Dataset extract ->
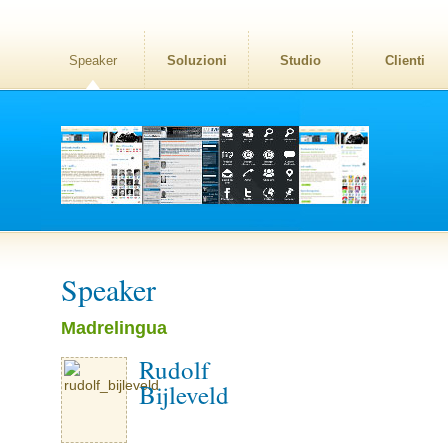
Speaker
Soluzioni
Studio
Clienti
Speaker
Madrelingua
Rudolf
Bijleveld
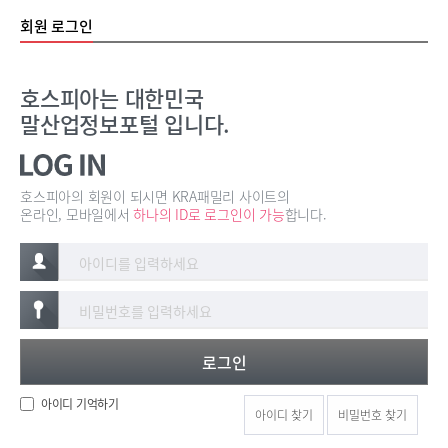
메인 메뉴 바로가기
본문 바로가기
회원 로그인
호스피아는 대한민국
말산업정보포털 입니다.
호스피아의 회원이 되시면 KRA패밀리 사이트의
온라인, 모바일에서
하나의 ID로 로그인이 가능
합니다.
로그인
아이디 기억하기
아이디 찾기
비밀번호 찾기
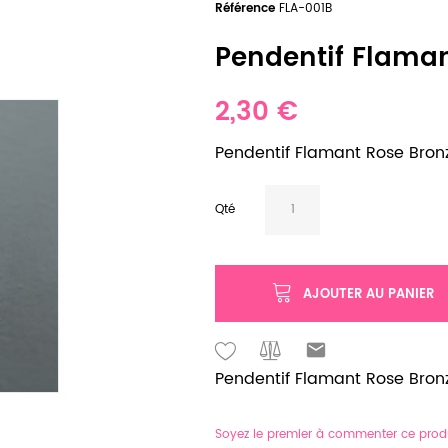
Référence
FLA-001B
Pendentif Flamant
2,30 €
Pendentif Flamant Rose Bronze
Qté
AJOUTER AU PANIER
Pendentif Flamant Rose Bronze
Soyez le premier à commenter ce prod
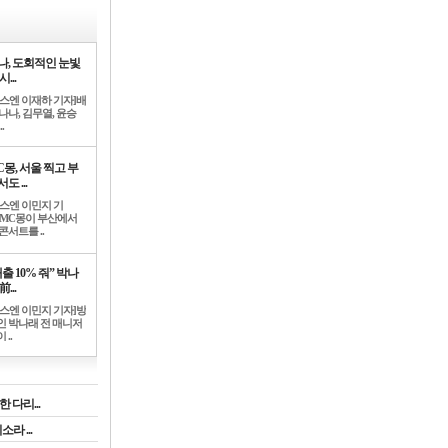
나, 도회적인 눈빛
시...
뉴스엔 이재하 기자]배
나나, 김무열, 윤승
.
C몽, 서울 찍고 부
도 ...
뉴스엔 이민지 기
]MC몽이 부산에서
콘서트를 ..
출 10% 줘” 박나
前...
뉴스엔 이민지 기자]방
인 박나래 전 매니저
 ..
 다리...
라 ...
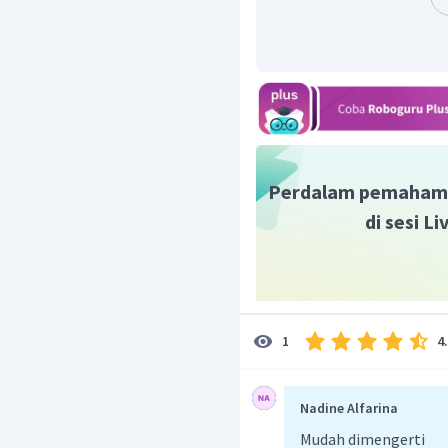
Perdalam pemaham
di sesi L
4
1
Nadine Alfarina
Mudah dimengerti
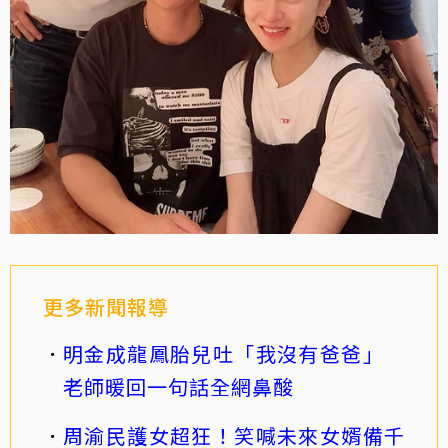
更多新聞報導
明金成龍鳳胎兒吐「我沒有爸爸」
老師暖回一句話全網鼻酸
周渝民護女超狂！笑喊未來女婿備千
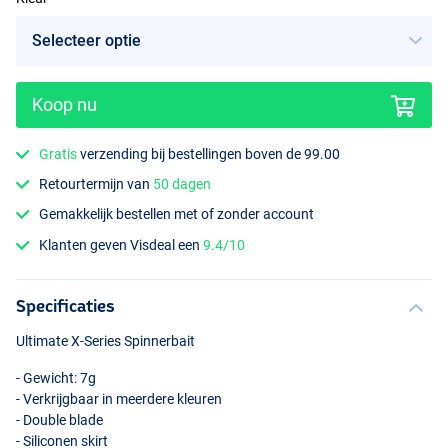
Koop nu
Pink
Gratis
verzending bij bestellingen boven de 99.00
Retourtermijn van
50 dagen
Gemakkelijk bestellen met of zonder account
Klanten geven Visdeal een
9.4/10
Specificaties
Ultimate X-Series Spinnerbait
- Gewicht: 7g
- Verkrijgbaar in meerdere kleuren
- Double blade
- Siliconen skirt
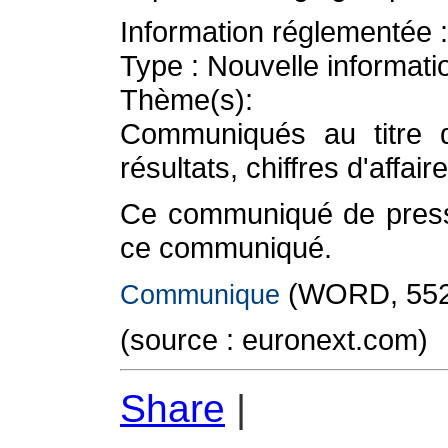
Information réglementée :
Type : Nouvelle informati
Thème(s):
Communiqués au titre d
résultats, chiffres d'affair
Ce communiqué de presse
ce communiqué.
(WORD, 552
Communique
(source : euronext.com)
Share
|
==
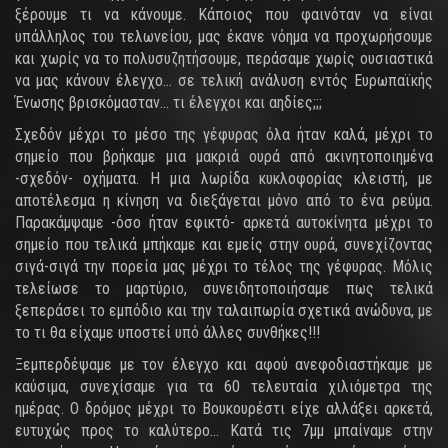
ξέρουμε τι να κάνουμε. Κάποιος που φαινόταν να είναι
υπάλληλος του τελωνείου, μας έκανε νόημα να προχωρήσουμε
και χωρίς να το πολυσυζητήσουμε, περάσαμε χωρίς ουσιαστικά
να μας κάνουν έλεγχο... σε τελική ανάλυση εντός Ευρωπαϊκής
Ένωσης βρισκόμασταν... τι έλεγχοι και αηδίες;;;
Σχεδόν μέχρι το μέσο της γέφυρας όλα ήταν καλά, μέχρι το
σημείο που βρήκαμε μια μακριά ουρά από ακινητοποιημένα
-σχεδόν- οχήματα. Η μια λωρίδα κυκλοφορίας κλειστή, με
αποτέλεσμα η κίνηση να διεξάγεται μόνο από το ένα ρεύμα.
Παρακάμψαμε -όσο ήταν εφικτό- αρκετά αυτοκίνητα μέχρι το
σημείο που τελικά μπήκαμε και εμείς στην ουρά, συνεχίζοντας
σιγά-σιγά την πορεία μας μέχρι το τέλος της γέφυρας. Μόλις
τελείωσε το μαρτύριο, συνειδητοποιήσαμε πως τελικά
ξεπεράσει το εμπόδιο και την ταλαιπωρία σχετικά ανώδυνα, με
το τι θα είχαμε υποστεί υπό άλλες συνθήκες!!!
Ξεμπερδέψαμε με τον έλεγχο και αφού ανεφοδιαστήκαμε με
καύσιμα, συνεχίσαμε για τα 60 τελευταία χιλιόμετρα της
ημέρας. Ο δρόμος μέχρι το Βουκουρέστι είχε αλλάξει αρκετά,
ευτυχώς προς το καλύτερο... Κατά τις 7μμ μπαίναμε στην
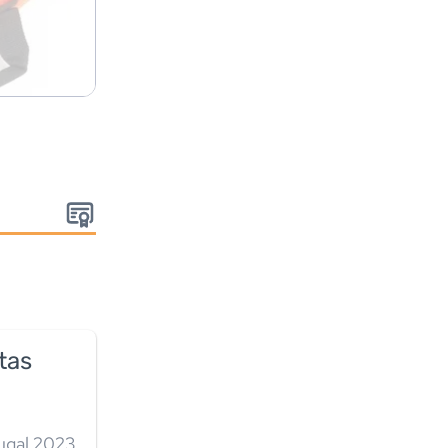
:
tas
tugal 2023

Assignment ->
Please return all lines from the records that hold the word "τελικά".

Answer for this exercise ->
σημείο που τελικά μπήκαμε και εμείς στην ουρά, συνεχίζοντας
τελείωσε το μαρτύριο, συνειδητοποιήσαμε πως τελικά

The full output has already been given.